The Devil’s Road (Dedalus Europe 2019)
When a gloomy pool is drained in March 1824 to make way for the Stockton-to-Darlington Railway, a skeleton is revealed with a dagger still stuck between its ribs. The coat-of-arms on the knife suggests the corpse might belong to Mathilde, the French wife of Lord Beresford, who went missing twenty years previously. Indolent, madeira-loving lawyer Edward Bailey is tasked with uncovering the truth, along with his imperturbable clerk Snegg. But nothing is quite as it seems.
This enjoyable novel is billed as a Dickensian romp and an exposé of the issues surrounding the industrialisation of early 19th-century England. The cast includes several real-life figures (George Stephenson, a 12-year-old Charles Dickens, and even a cameo appearance by Lord Byron), as well as fictitious ones, and at least one borrowed from Bleak House.
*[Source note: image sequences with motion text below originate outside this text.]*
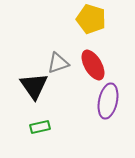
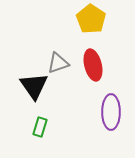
yellow pentagon: rotated 16 degrees clockwise
red ellipse: rotated 16 degrees clockwise
purple ellipse: moved 3 px right, 11 px down; rotated 12 degrees counterclockwise
green rectangle: rotated 60 degrees counterclockwise
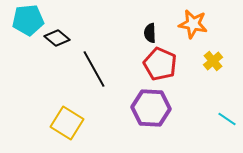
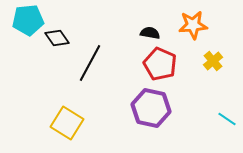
orange star: moved 1 px down; rotated 16 degrees counterclockwise
black semicircle: rotated 102 degrees clockwise
black diamond: rotated 15 degrees clockwise
black line: moved 4 px left, 6 px up; rotated 57 degrees clockwise
purple hexagon: rotated 9 degrees clockwise
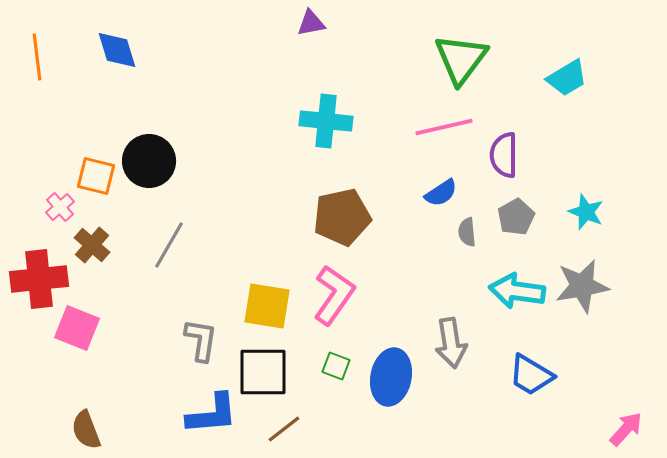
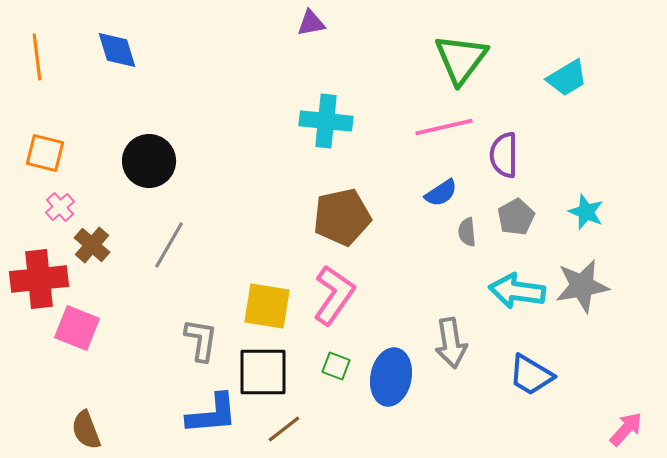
orange square: moved 51 px left, 23 px up
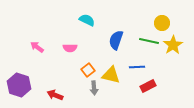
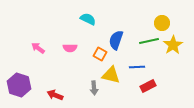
cyan semicircle: moved 1 px right, 1 px up
green line: rotated 24 degrees counterclockwise
pink arrow: moved 1 px right, 1 px down
orange square: moved 12 px right, 16 px up; rotated 24 degrees counterclockwise
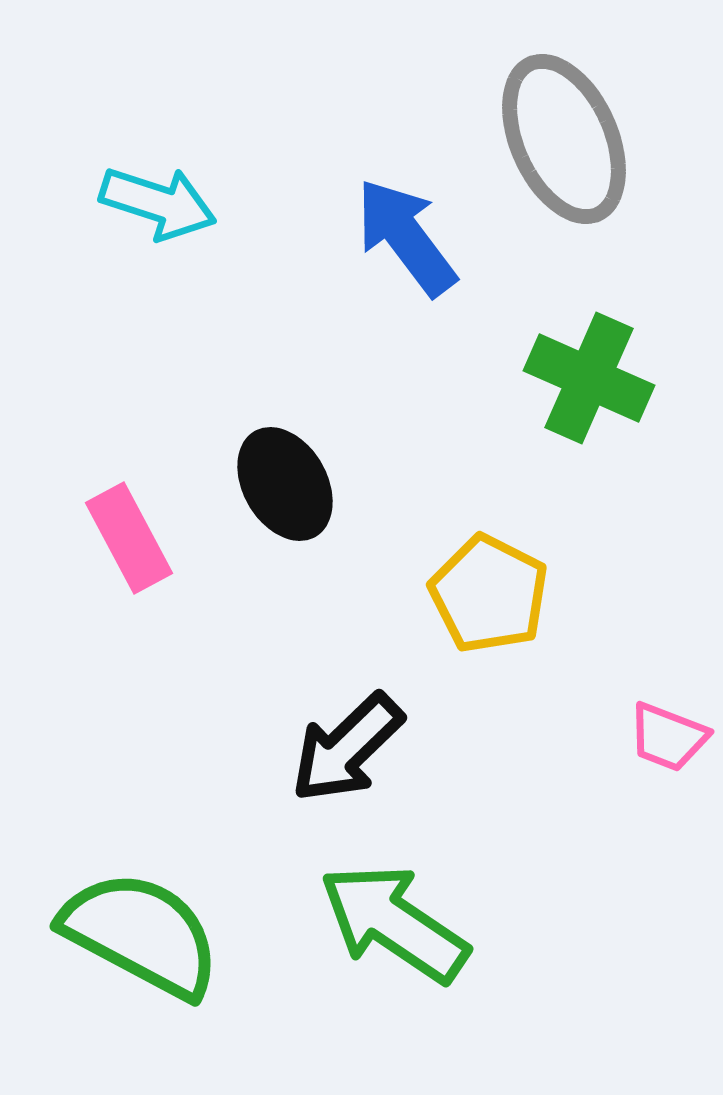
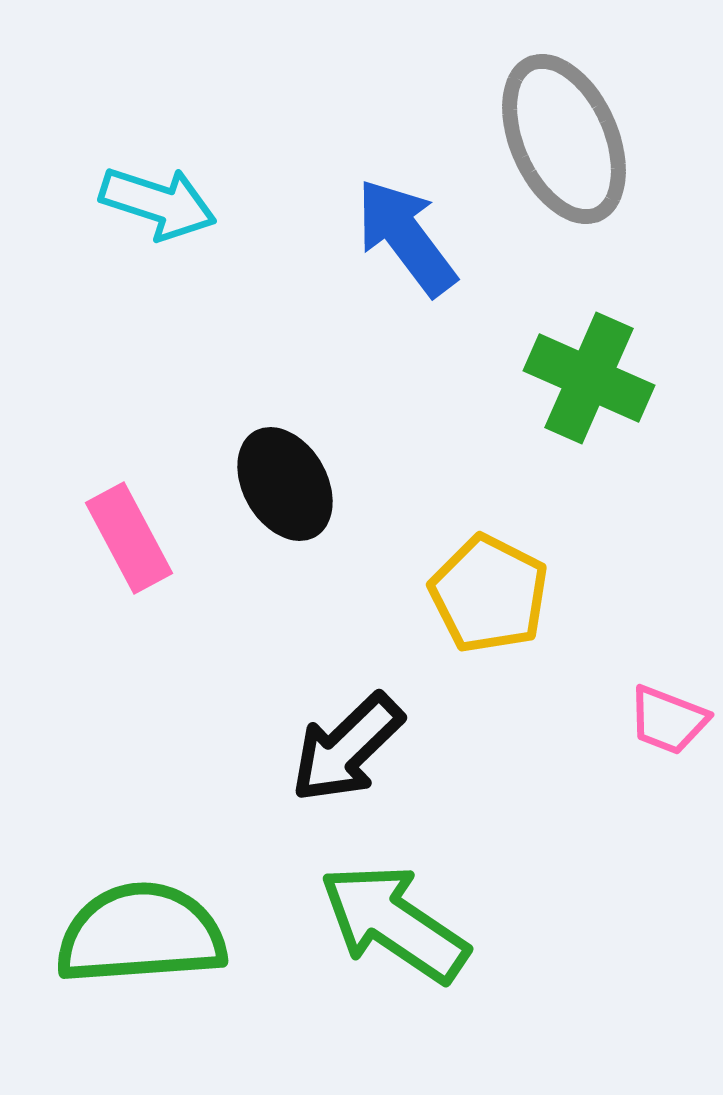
pink trapezoid: moved 17 px up
green semicircle: rotated 32 degrees counterclockwise
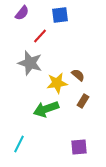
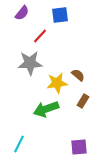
gray star: rotated 20 degrees counterclockwise
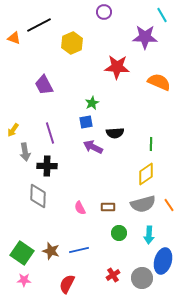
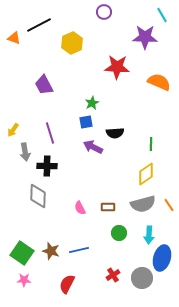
blue ellipse: moved 1 px left, 3 px up
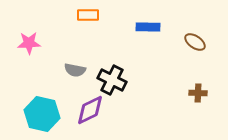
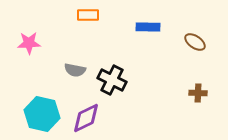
purple diamond: moved 4 px left, 8 px down
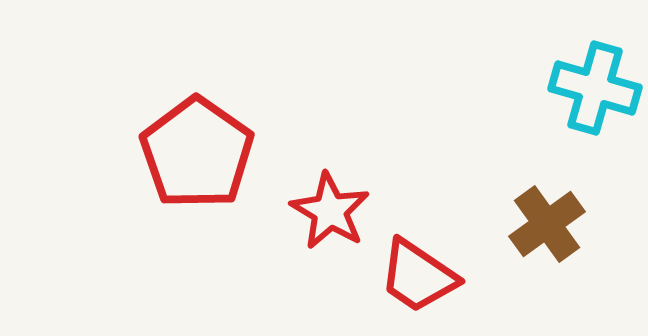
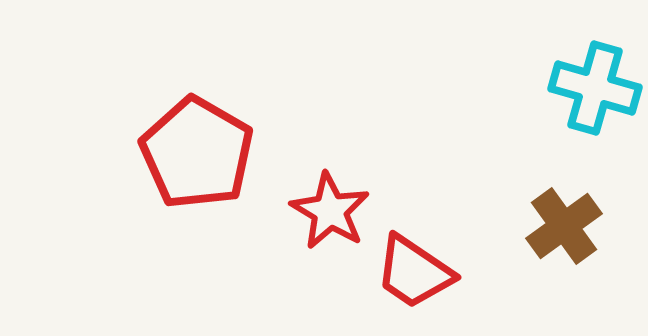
red pentagon: rotated 5 degrees counterclockwise
brown cross: moved 17 px right, 2 px down
red trapezoid: moved 4 px left, 4 px up
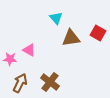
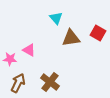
brown arrow: moved 2 px left
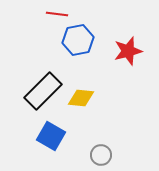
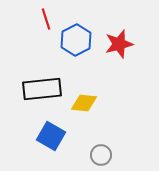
red line: moved 11 px left, 5 px down; rotated 65 degrees clockwise
blue hexagon: moved 2 px left; rotated 16 degrees counterclockwise
red star: moved 9 px left, 7 px up
black rectangle: moved 1 px left, 2 px up; rotated 39 degrees clockwise
yellow diamond: moved 3 px right, 5 px down
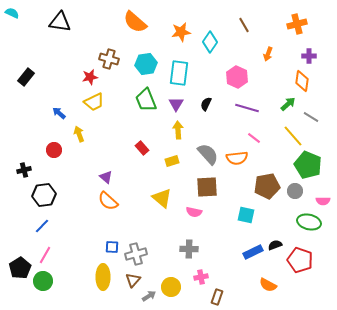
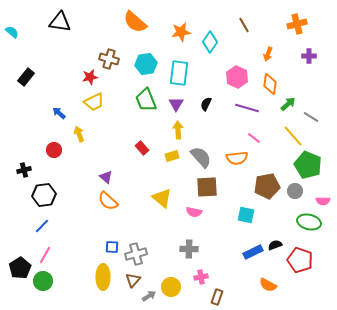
cyan semicircle at (12, 13): moved 19 px down; rotated 16 degrees clockwise
orange diamond at (302, 81): moved 32 px left, 3 px down
gray semicircle at (208, 154): moved 7 px left, 3 px down
yellow rectangle at (172, 161): moved 5 px up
The characters are not as exaggerated as Dickens’s, but are more realistic as a result. Edward’s relationship with Snegg seems to owe something to Jeeves and Wooster.
Occasionally, because the cast is so large, I lost track of who the minor characters were, and some of the subplots seem to have been included to make political points, rather than to contribute to the main narrative. I was also slightly distracted by occasional proofreading errors (mainly missing or misplaced speech marks) and there are some anachronisms (neither the modern police force nor Durham University existed in the first decades of the 19th century, and references to 17th-century serfs would be correct in France, but not in England). Lord Beresford is repeatedly and erroneously referred as Lord Robert (he is a baron, not the son of a higher-ranking peer).
Nonetheless this is a lively read, brightened by wry humour, and might be worth a second reading in order to fit all the pieces of the puzzle together and spot the hidden clues.